For international calls, though, VoIP in general has made long distance a distant memory. For me it’s Vonage World, but for many others Skype was the service that let them drop calling cards and every other form of old fashioned long distance. Hey, my first experience with international VoIP calls was with Dialpad.com in 2000; quality over an internet cafe’s ISDN connection was pitiful, but it was a glimpse of the future.
It’s funny AT&T still uses the 2000 statistic to propose that they will help to grow the nation’s broadband.
That’s pretty funny. AT & T rockin what stats they can lol..
@Om,
You may touch on these points in parts 2 and 3, but mobile broadband will likely expand upon all of the points you highlighted. Mobile broadband, or wireless broadband as I prefer to call it, is ushering in a “connected lifestyle” where we’ll access info and services via a wide array of devices. Wired broadand is accessed primarily via computers, and therefore has had vast but constrained broadband adoption. Wireless broadband floats the Internet into the clouds. 😉
My $.02.
Happy Holidays!
Curtis
Thanks for your comment and yes I am addressing those issues in Part 2 and Part 3. Happy holidays to you as well.
Great article and I’m looking forward to the rest of it. I especially like the website improvements you made this year.
Paul
thank you for nice comments. I will post Part 2 on Sunday and Part 3 on Monday. I am taking today and tomorrow off, just to recharge my batteries.
It is not “democracy,” but rather anarchy, that has aided the development of companies like Skype and also has allowed Google to obtain a monopoly on online advertising.
You write: “At the same time, I find it absurd that so many companies blame Google for their woes. It’s not Google that has so little regard for esteemed brands, but the distribution platform — aka the broadband network.”
The woes caused by Google which are of concern are not the destruction of “esteemed brands,” but rather the implementation, by government, of policies that harm the public for Google’s benefit. For example, the “network neutrality” regulation being lobbied for by Google and its minions in DC (many of which claim not to be doing it on behalf of Google but actually receive funding or in-kind support from it) is not neutral at all; its purpose is to destroy or harm other companies while helping Google. (This publication, which apparently receives most of its revenue from Google advertising, alas has an irreparable conflict of interest and may in fact be deterred from speaking up about this problem because it would be out of business if it lost the advertising. Is this why both Google and YouTube, and not their competitors, are touted above?) In any event, Google has gotten so big and rich that it can devote millions to such practices (according to opensecrets.org, it gave nearly $1 million to the Obama presidential campaign alone). We must be quite concerned about this influence going forward.
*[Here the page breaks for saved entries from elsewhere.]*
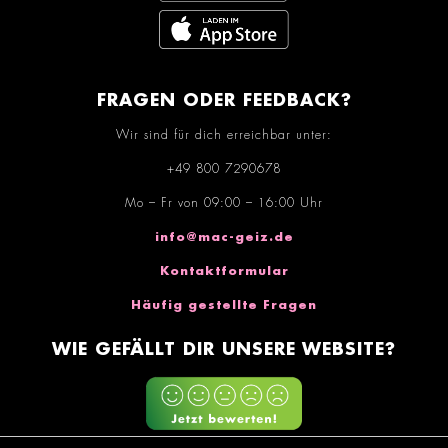
FRAGEN ODER FEEDBACK?
Wir sind für dich erreichbar unter:
+49 800 7290678
Mo – Fr von 09:00 – 16:00 Uhr
info@mac-geiz.de
Kontaktformular
Häufig gestellte Fragen
WIE GEFÄLLT DIR UNSERE WEBSITE?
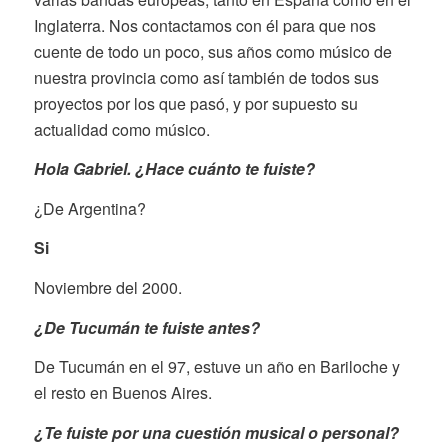
Inglaterra. Nos contactamos con él para que nos
cuente de todo un poco, sus años como músico de
nuestra provincia como así también de todos sus
proyectos por los que pasó, y por supuesto su
actualidad como músico.
Hola Gabriel. ¿Hace cuánto te fuiste?
¿De Argentina?
Si
Noviembre del 2000.
¿De Tucumán te fuiste antes?
De Tucumán en el 97, estuve un año en Bariloche y
el resto en Buenos Aires.
¿Te fuiste por una cuestión musical o personal?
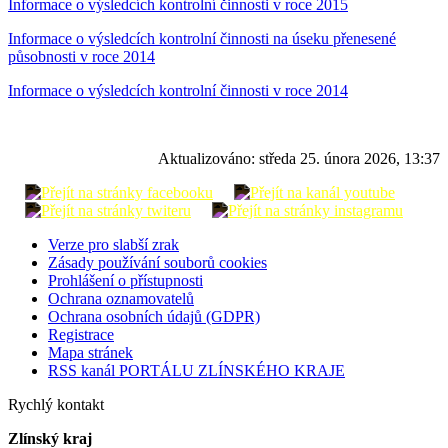
Informace o výsledcích kontrolní činnosti v roce 2015
Informace o výsledcích kontrolní činnosti na úseku přenesené
působnosti v roce 2014
Informace o výsledcích kontrolní činnosti v roce 2014
Aktualizováno:
středa 25. února 2026, 13:37
Verze pro slabší zrak
Zásady používání souborů cookies
Prohlášení o přístupnosti
Ochrana oznamovatelů
Ochrana osobních údajů (GDPR)
Registrace
Mapa stránek
RSS kanál PORTÁLU ZLÍNSKÉHO KRAJE
Rychlý kontakt
Zlínský kraj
What do you exactly mean Brett that “other companies will be destroyed” and how? OH i see – you mean the fat slow moving monopolist dinosaurs that wont have all the food to chew on as they have been doing for decades? If America followed your infinite wisdom we will all be still driving Ford Model A and only drinking Cola. Move over please – the world has got business to do.
Dead wrong. It’s the “monopolist dinosaurs” that are most likely to survive the regulations proposed by Google. It’s new, innovative companies — which Google sees as a threat — that are most likely to be killed. Which is the point, actually. Google doesn’t want to see an upstart rise from a garage to challenge it.
Great article. I went to Uni just before the advent of the internet and oh how tough researching was! Now it’s so easy and wondrous just how much information is freely available. Now we need to decide what goals we have in our lives and direct our access to information based on this.